How was/is Kaiser Wilhelm II regarded by Germans after WW I?

Did/do post-WW I & II Germans, and present day Germans, regard him as a sort of proto-Hitler, or a once-hero, or were/are they more or less indifferent to him and his legacy?

Thanks

Certainly not Hitler- Wilhelm was no different from any other monarch. Militaristic, yes, but genocide was not a part of Germany before Adolph (anti-Semitism was, but that’s a different issue).

Interesting that this Kaiser lived on in exile in The Netherlands long enough to experience the German invasion of that country in 1940; he died in 1941. Apparently there was no love lost between Wilhelm and Hitler, so nothing in particular came of it.

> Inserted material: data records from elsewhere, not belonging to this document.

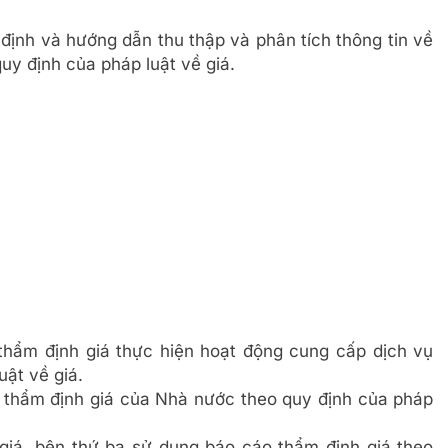
ịnh và hướng dẫn thu thập và phân tích thông tin về
quy định của pháp luật về giá.
thẩm định giá thực hiện hoạt động cung cấp dịch vụ
uật về giá.
 thẩm định giá của Nhà nước theo quy định của pháp
giá, bên thứ ba sử dụng báo cáo thẩm định giá theo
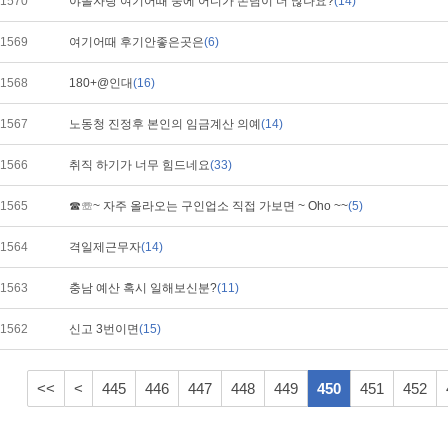
1570
야놀자랑 여기어때 중에 어디가 손님이 더 많나요?
(14)
1569
여기어때 후기안좋은곳은
(6)
1568
180+@인대
(16)
1567
노동청 진정후 본인의 임금계산 의예
(14)
1566
취직 하기가 너무 힘드네요
(33)
1565
☎☏~ 자주 올라오는 구인업소 직접 가보면 ~ Oho ~~
(5)
1564
격일제근무자
(14)
1563
충남 예산 혹시 일해보신분?
(11)
1562
신고 3번이면
(15)
<<
<
445
446
447
448
449
450
451
452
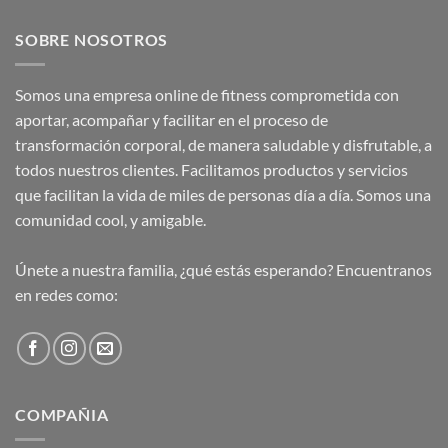
SOBRE NOSOTROS
Somos una empresa online de fitness comprometida con
aportar, acompañar y facilitar en el proceso de
transformación corporal, de manera saludable y disfrutable, a
todos nuestros clientes. Facilitamos productos y servicios
que facilitan la vida de miles de personas día a día. Somos una
comunidad cool, y amigable.
Únete a nuestra familia, ¿qué estás esperando? Encuentranos
en redes como:
COMPAÑIA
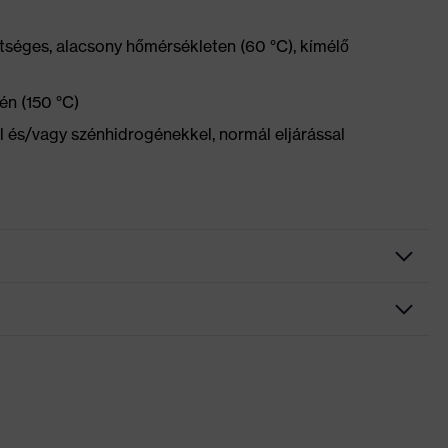
tséges, alacsony hőmérsékleten (60 °C), kímélő
én (150 °C)
el és/vagy szénhidrogénekkel, normál eljárással
zseb, ezek némelyike patenttal ellátva, Rugalmas derékrész,
szaverő dizájnelemek, Térdvédő zsebek
ortálja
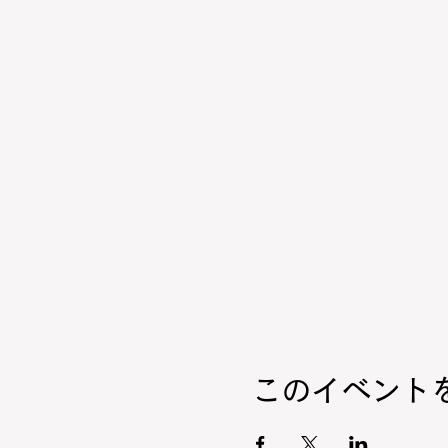
このイベント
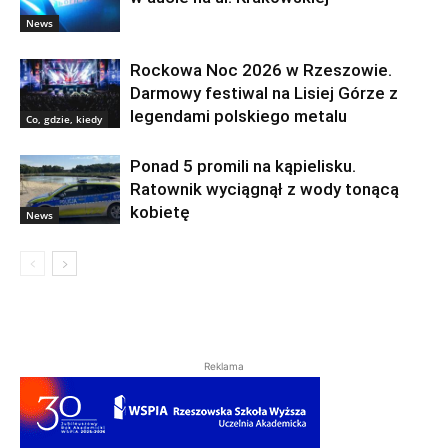
News
Rockowa Noc 2026 w Rzeszowie.
Darmowy festiwal na Lisiej Górze z
legendami polskiego metalu
Co, gdzie, kiedy
Ponad 5 promili na kąpielisku.
Ratownik wyciągnął z wody tonącą
kobietę
News
Reklama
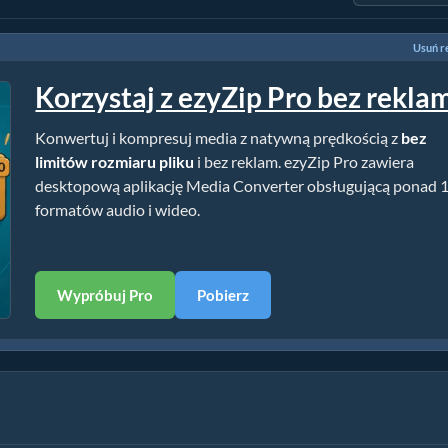
Usuń r
Korzystaj z ezyZip Pro bez rekla
Konwertuj i kompresuj media z natywną prędkością z
bez
limitów rozmiaru pliku
i bez reklam. ezyZip Pro zawiera
desktopową aplikację Media Converter obsługującą ponad 
formatów audio i wideo.
Wypróbuj Pro
Pobierz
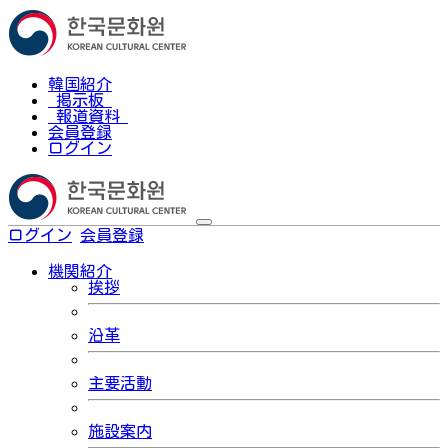
韓国紹介
掲示板
報道資料
会員登録
ログイン
ログイン
会員登録
한국어
機関紹介
挨拶
沿革
主要活動
施設案内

From what I can read, current perceptions of Wilhelm by historians is of a rather ineffective leader who was somewhat of a strutting puppet of the higher members of his government, including the generals. Although he seemed to not want the war, his ego and his willingness to speak out in ill-advised ways in public worked against that point of view. (Note: this is sounding oddly and ominously familiar.)

I can’t answer directly your question about how today’s Germans view the Kaiser, not being one nor knowing any, but again from what I have read (blog posts and the like) there is little interest and less regard for his memory. Perhaps it is just too long ago, and WWI atrocities (if any, such as they were) have been pretty completely overshadowed by those of WWII.

I’m aware of the whole holocaust thing obviously. But notwithstanding the scale of atrocity the Germans did have the rape of Belgium on their hands, as well as a significant culpability for that war itself, as well as the spin-off of WW II.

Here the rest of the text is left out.